HMAC

Bindings for HMAC.

Danger

When comparing the signature to an externally supplied digest during a verification routine, it is mandatory to use a constant-time comparison function such as secrets.compare_digest() from python’s standard library. Not doing so makes it vulnerable to timing attacks.

pyhacl.hmac.hmac_sha256(key: bytes, message: bytes) bytes

Return the HMAC-SHA-2-256 MAC of message using key.

The key can be any length and will be hashed if it is longer and padded if it is shorter than 64 bytes.

Returns:

A 32 bytes signature.

Binding for Hacl_HMAC_compute_sha2_256.

pyhacl.hmac.hmac_sha384(key: bytes, message: bytes) bytes

Return the HMAC-SHA-2-384 MAC of message using key.

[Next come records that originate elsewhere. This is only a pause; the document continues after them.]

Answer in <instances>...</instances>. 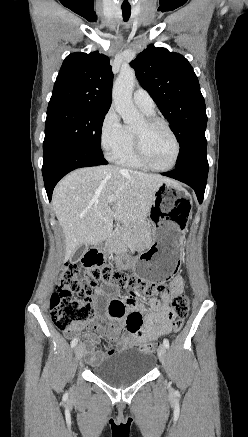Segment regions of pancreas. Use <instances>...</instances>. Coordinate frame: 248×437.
<instances>
[{
    "mask_svg": "<svg viewBox=\"0 0 248 437\" xmlns=\"http://www.w3.org/2000/svg\"><path fill=\"white\" fill-rule=\"evenodd\" d=\"M134 229H135V225L133 223L125 224L119 229H117L113 235L114 238L113 244L116 246L126 244V240L129 236H125V235L132 233ZM144 229L147 231V227H145Z\"/></svg>",
    "mask_w": 248,
    "mask_h": 437,
    "instance_id": "cf45deb5",
    "label": "pancreas"
}]
</instances>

The key can be any length and will be hashed if it is longer and padded if it is shorter than 128 bytes.

Returns:

A 48 bytes signature.

Binding for Hacl_HMAC_compute_sha2_384.

pyhacl.hmac.hmac_sha512(key: bytes, message: bytes) bytes

Return the HMAC-SHA-2-256 MAC of message using key.

The key can be any length and will be hashed if it is longer and padded if it is shorter than 128 bytes.

Returns:

A 64 bytes signature.

Binding for Hacl_HMAC_compute_sha2_512.